En Cuba desde casi más de un año se escucha mucho hablar de la protección al consumidor. En la radio, la televisión o los periódicos se ven debates, noticias y entrevistas acerca de este tema, pero a pesar de ellos la población se sigue quejando del mal trato que reciben en distintas entidades y empresas encargadas de prestarle servicios al pueblo.

De las dependientes de tiendas estatales, ya sean TRD o de Mercados Industriales, se ha hablado mucho; de aquellas que atienden más al teléfono móvil que a los clientes, o que dan malas respuestas a las preguntas de los potenciales clientes. Y quejarse en esas instituciones sigue siendo difícil, pues muchas veces todavía no están a la vista los Libros de Quejas y Sugerencias.

Y si hablamos de oficinas de trámites como la Vivienda, Pagos de Facturas Eléctricas o de Agua tendríamos todo un día. Allí pululan empleados que más que responder correctamente a los clientes mascullan palabras como si fueran perros ladrando. Pareciera que te están haciendo un favor, cuando en realidad su función laboral, por la que cobran un salario, es prestarle un servicio a la población, y no hacerle un favor.

En los establecimientos de Comercio y Gastronomía este reportero ha encontrado centros donde debes esperar más de una hora para ordenar una pizza y espaguetis, que llegan varios minutos después, fríos o fuera de las normas de gramaje, pero ¿a quién quejarse? ¿Dónde está el Libro de Quejas o los nombres del Administrador o el Consejo de Dirección de ese centro para preguntarle los motivos de la demora o el bajo peso de los alimentos?
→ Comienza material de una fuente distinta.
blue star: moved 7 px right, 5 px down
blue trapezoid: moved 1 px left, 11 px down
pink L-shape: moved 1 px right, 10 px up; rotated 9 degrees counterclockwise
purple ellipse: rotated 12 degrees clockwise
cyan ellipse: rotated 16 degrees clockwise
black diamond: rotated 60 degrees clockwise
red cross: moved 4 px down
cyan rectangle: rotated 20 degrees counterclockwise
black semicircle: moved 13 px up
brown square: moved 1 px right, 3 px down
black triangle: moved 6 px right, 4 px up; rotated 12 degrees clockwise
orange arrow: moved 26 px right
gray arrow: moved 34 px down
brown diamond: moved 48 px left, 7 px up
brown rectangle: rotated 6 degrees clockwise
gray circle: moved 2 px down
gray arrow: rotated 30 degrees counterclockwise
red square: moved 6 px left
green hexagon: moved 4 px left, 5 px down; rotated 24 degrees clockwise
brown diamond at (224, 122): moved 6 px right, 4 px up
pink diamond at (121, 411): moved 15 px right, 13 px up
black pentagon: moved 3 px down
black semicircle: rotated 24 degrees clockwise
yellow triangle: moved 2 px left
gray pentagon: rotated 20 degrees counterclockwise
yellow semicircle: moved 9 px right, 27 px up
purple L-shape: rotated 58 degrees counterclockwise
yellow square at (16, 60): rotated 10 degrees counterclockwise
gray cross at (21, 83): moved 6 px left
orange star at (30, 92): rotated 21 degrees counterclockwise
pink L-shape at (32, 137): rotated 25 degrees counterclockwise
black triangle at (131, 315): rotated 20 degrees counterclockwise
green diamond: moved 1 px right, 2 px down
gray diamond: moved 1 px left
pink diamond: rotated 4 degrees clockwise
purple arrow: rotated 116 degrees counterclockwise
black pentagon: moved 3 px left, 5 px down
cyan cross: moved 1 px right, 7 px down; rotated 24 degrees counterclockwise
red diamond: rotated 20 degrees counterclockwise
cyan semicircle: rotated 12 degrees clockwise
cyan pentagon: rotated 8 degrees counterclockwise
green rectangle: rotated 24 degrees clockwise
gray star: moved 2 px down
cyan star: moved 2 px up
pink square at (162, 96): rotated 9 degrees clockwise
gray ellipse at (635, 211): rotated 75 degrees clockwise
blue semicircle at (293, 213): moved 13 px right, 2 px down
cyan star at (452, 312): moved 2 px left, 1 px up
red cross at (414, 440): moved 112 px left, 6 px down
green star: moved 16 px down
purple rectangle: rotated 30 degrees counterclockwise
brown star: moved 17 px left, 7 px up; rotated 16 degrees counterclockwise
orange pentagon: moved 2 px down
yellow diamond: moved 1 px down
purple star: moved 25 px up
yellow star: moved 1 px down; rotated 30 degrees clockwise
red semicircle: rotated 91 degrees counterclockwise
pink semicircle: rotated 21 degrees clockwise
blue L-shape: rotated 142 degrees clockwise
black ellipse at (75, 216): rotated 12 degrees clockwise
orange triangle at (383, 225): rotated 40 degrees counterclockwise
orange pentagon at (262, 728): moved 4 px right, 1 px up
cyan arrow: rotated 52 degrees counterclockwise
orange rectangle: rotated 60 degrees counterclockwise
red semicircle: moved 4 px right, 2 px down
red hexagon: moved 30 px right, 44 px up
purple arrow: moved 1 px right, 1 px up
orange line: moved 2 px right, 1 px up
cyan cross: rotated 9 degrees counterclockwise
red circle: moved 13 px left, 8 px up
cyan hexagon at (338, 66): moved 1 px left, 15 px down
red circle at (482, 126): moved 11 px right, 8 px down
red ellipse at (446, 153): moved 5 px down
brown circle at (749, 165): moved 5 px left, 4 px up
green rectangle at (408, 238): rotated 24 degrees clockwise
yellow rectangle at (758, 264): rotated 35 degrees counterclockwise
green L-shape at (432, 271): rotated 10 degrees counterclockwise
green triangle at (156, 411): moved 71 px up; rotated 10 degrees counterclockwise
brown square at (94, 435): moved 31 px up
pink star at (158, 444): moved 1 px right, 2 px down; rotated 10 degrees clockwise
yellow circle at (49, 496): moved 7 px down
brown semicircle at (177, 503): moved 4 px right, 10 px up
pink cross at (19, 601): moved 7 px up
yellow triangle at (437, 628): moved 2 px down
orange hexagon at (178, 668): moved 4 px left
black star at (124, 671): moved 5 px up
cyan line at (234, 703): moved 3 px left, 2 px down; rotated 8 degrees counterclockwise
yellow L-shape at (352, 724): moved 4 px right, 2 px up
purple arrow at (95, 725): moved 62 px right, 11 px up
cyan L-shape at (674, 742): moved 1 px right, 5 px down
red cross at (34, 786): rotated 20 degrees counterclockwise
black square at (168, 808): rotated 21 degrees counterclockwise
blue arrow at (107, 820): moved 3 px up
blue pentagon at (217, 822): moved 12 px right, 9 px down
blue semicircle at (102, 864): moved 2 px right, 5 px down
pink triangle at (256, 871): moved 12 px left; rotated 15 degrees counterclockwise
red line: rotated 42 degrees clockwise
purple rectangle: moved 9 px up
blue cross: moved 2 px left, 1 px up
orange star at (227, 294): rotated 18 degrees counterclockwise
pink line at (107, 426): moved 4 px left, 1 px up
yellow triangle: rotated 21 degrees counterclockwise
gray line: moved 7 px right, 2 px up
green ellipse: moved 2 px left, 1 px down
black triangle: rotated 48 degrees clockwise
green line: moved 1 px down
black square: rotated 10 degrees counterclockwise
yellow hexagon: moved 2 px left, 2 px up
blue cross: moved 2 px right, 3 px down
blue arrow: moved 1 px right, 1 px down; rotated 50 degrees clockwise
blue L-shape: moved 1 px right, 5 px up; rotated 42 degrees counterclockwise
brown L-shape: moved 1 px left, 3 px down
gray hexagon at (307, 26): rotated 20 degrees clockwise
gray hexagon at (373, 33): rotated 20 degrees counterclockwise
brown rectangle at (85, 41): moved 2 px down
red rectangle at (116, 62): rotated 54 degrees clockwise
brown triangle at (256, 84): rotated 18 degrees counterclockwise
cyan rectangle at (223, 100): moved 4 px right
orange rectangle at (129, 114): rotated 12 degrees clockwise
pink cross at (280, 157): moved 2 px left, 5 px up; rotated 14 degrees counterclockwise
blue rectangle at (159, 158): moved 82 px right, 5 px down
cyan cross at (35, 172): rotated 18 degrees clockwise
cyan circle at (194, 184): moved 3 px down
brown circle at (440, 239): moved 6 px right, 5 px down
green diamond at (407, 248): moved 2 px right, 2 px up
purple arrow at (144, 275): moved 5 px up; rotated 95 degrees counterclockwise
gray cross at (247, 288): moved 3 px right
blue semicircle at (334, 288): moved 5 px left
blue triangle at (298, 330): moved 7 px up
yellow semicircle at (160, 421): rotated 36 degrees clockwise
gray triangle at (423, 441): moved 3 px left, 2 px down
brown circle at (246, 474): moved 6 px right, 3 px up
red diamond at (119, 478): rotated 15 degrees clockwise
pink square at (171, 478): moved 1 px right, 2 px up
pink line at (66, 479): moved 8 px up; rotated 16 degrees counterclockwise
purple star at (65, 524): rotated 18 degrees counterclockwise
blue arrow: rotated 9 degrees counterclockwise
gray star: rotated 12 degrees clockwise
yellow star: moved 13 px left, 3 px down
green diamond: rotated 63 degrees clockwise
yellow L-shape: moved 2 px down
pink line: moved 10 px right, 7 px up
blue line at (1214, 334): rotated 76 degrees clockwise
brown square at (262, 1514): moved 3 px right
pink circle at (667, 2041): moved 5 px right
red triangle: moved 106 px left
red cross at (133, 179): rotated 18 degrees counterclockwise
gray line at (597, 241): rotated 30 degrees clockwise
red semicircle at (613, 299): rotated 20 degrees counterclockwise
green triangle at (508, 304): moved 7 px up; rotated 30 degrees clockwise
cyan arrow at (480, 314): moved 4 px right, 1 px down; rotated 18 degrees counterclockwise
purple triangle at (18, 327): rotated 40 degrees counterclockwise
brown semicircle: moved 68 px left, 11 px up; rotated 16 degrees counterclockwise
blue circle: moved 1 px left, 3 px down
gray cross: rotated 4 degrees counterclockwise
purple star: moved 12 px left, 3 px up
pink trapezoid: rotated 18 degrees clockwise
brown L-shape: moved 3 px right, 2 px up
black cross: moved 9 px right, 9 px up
En el sector de transporte es similar. Pagas un pasaje de Ómnibus Nacionales que supuestamente te garantiza llegar a una hora determinada, con una música acorde y con una temperatura agradable. Pero la mayoría de las veces te enfrentas a lo contrario: música escandalosa y ofensiva, llegadas y salidas tardes y aglomeraciones de pasajeros “extras” en el pasillo, algo prohibido en este tipo de transporte. Y ¿a quién reclamarle, al chofer? No es posible porque esa música la escogió él mismo y los pasajeros extras ya abonaron su cuota a su bolsillo. O como me respondió una trabajadora de esa empresa: “Si se extravió tu equipaje no es responsabilidad de nosotros, sino de la otra terminal”, como si la empresa no fuera una sola, y yo no estuviera en todo mi derecho de reclamarle porqué mi equipaje fue mal etiquetado y fue a parar a otra provincia.

En fin, debido a todos esos problemas en el sector de los servicios a la población, y la impunidad con la que muchas veces se trata mal al pueblo consumidor, es que los cubanos ya casi se han acostumbrado a que los traten mal, a ir a las tiendas y preguntar “bajito” por el precio de los productos, para que las dependientas “te hagan el favor” de responderte cuando puedan.

Por eso espero con ansias la aparición de esa Ley de Protección al Consumidor, que permita no solo reclamarle, sino exigirles, a los encargados de prestarle esos servicios a la población por un buen trato y una correcta transacción comercial entre un empleado y un cliente.

Por supuesto, no he hablado nada de los comercios administrados por personas naturales (Trabajadores por Cuenta Propia) porque eso es harina de otro costal, donde se llega de extremo a extremo.

Sobre la Protección al Consumidor

El 3 de junio de 2018 entró en vigor la Resolución No.54 del 2018 del Mincin, referida a las indicaciones para la organización y ejecución de la protección al consumidor en el sistema de comercio interno.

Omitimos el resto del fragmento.